Fresh off an extended absence from the airwaves, the UDP National Campaign Manager is back hosting the party’s morning show, Fus Ting Da Mawnin, and back in the thick of the fight. Her reward for the comeback has been a wave of political attack ads levelling serious accusations at her, that she profited from public funds under the last UDP government, amassed considerable wealth, and holds as many as twenty properties.
To be clear, those are claims made in circulating political ads. They are unproven, and no authority has established any of them.
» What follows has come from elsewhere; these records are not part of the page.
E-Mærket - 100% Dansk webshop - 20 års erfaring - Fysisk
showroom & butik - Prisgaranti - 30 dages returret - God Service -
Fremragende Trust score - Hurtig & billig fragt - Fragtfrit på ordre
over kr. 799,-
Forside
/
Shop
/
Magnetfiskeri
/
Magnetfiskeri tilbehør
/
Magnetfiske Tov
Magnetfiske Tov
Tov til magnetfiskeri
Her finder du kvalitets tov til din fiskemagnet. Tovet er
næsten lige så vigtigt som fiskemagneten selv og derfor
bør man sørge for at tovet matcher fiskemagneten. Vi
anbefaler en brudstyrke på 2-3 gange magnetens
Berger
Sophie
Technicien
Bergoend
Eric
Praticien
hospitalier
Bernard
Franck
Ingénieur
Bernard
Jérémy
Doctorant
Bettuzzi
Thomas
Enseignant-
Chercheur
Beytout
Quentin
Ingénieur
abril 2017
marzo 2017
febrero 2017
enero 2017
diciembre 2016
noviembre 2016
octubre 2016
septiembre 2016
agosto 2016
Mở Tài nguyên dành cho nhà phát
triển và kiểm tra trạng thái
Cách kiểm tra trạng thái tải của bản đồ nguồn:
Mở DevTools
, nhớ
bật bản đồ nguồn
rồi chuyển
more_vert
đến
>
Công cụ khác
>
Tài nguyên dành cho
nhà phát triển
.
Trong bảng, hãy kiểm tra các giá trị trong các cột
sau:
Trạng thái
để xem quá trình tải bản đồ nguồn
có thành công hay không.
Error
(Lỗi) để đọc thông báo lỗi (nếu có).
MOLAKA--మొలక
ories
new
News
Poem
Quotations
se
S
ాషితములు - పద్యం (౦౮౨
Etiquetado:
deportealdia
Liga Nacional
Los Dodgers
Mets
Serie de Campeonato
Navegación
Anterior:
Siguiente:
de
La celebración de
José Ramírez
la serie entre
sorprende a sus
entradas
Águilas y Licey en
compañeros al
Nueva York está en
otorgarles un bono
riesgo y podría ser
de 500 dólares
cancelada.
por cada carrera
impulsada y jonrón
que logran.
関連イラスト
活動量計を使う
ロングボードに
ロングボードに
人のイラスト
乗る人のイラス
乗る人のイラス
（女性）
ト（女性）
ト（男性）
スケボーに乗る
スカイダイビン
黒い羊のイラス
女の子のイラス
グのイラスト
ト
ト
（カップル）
Rather than ignore the ads, Thimbriel sat down with Greater Belize Media’s Paul Lopez and dismantled the headline number one figure at a time. Twenty houses? “I don’t have anything close to twenty houses.” Fifteen? No. Ten? No again. And then came the detail no attack ad mentioned, offered on the record and unprompted: a Belize Bank mortgage costing her more than six thousand dollars a month. “You all can do your investigation,” she challenged.
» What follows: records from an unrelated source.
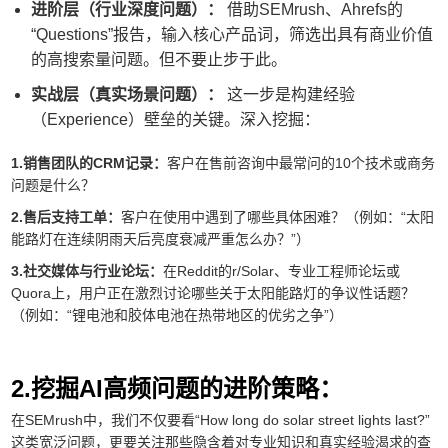
进阶层（行业深度问题）：
借助SEMrush、Ahrefs的
“Questions”报告，输入核心产品词，筛选出具有商业价值
的高搜索量问题。但不要止步于此。
实战层（真实场景问题）：
这一步是构建经验
（Experience）壁垒的关键。深入挖掘：
1.销售团队的CRM记录：
客户在售前咨询中最常问的10个技术或商务
问题是什么？
2.售后支持工单：
客户在使用中遇到了哪些具体困难？（例如：“太阳
能路灯在连续阴雨天后亮度衰减严重怎么办？”）
3.社交媒体与行业论坛：
在Reddit的r/Solar、专业工程师论坛或
Quora上，用户正在激烈讨论哪些关于太阳能路灯的争议性话题？
（例如：“锂电池和胶体电池在热带地区的优劣之争”）
2.挖掘AI高频问题的进阶策略：
在SEMrush中，我们不仅要看“How long do solar street lights last?”
这类宽泛问题，更要关注那些隐含着对专业知识和真实经验渴求的查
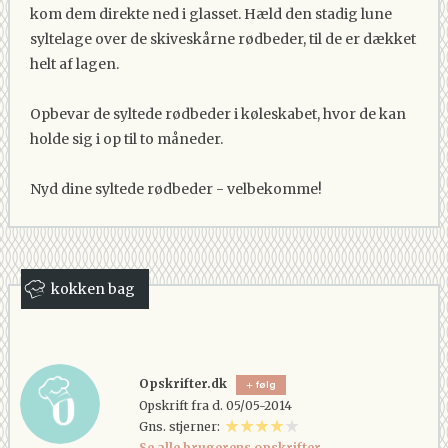
kom dem direkte ned i glasset. Hæld den stadig lune
syltelage over de skiveskårne rødbeder, til de er dækket
helt af lagen.
Opbevar de syltede rødbeder i køleskabet, hvor de kan
holde sig i op til to måneder.
Nyd dine syltede rødbeder - velbekomme!
kokken bag
Opskrifter.dk
følg
Opskrift fra d. 05/05-2014
Gns. stjerner:
Se alle brugerens opskrifter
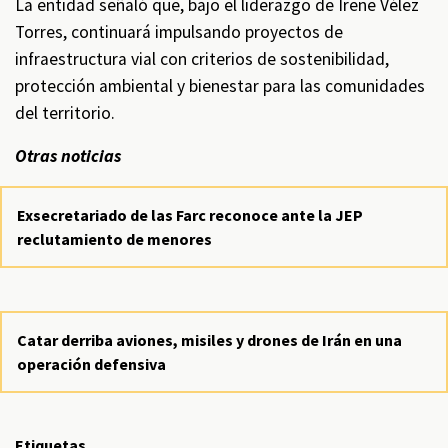
La entidad señaló que, bajo el liderazgo de Irene Vélez
Torres, continuará impulsando proyectos de
infraestructura vial con criterios de sostenibilidad,
protección ambiental y bienestar para las comunidades
del territorio.
Otras noticias
Exsecretariado de las Farc reconoce ante la JEP
reclutamiento de menores
Catar derriba aviones, misiles y drones de Irán en una
operación defensiva
Etiquetas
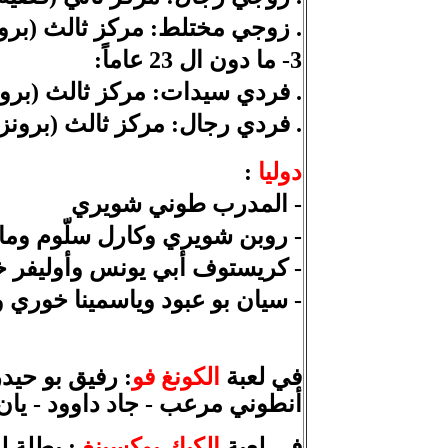
.
زوجي مختلط: مركز ثالث (برون
3- ما دون ال 23 عاماً:
.
فردي سيدات: مركز ثالث (برونز
.
فردي رجال: مركز ثالث (برون
دوليا
:
- المدرب طوني شويري
- روبن شويري وكارل سلّوم وماريا كريستين
- كريستوف أبي يونس وأوليفر خوري (زوجي الر
- سيان بو عبود وياسمينا خوري وجاد الش
في لعبة
الكونغ فو
:
رفيق بو حيدر 
أنطوني مرعب - جاد داوود - يان 
في لعبة
الكيك بوكسينغ
:
بطلة لب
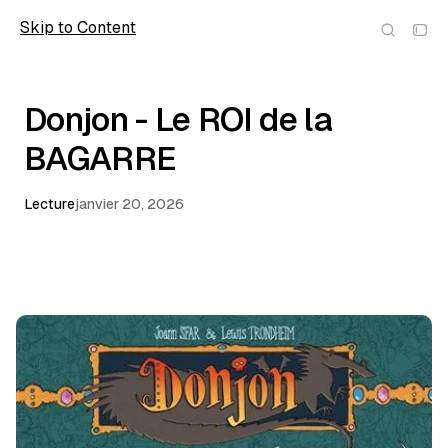
Skip to Content
wolfmic
Donjon - Le ROI de la
BAGARRE
Lecture
janvier 20, 2026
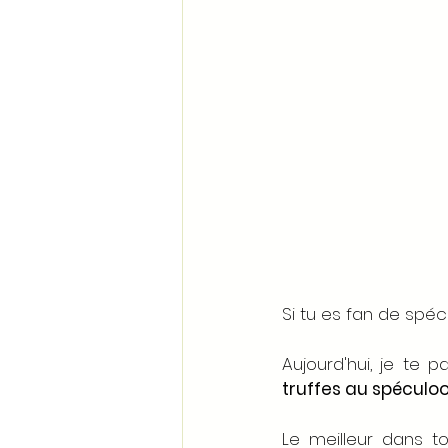
Si tu es fan de spéc
Aujourd'hui, je te 
truffes au spéculo
Le meilleur dans to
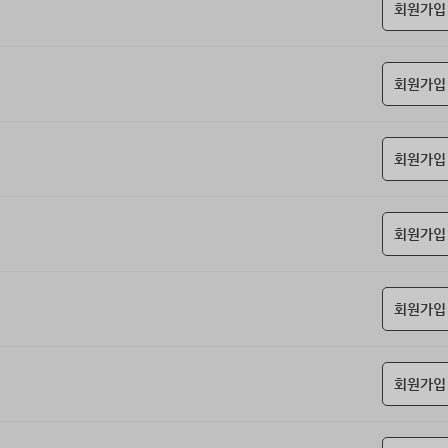
회원가입
회원가입
회원가입
회원가입
회원가입
회원가입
Thimbriel believes the timing of the ads is no accident. She returned to the airwaves, she says, because Belizeans were “being taken advantage of,” and her party has been releasing what she describes as thousands of documents on government spending, with more ministries to be examined in the coming weeks. Those are the UDP’s campaign claims, and the procurement controversy they orbit remains the subject of an unfinished government-ordered audit.
If the ads were meant to rattle her, the interview suggests they failed. “They can say anything they want against me. It does not matter,” she told Lopez, insisting she is not a candidate on any ballot but a voice informing the public. She even waved off the personal jabs with a line of her own: “If they can’t find a father that takes care of them, I have my father that takes care of me.”
Her closing shot was aimed upward, at the Prime Minister and the PUP, whom she accused of pressuring and taking advantage of Belizeans, an accusation that is, like everything else in this exchange of fire, a political charge rather than a proven fact.
In a season where documents, ads, and allegations are the weapons of choice, Thimbriel has made her position plain. She is not leaving the stage, and she is daring anyone to check the receipts.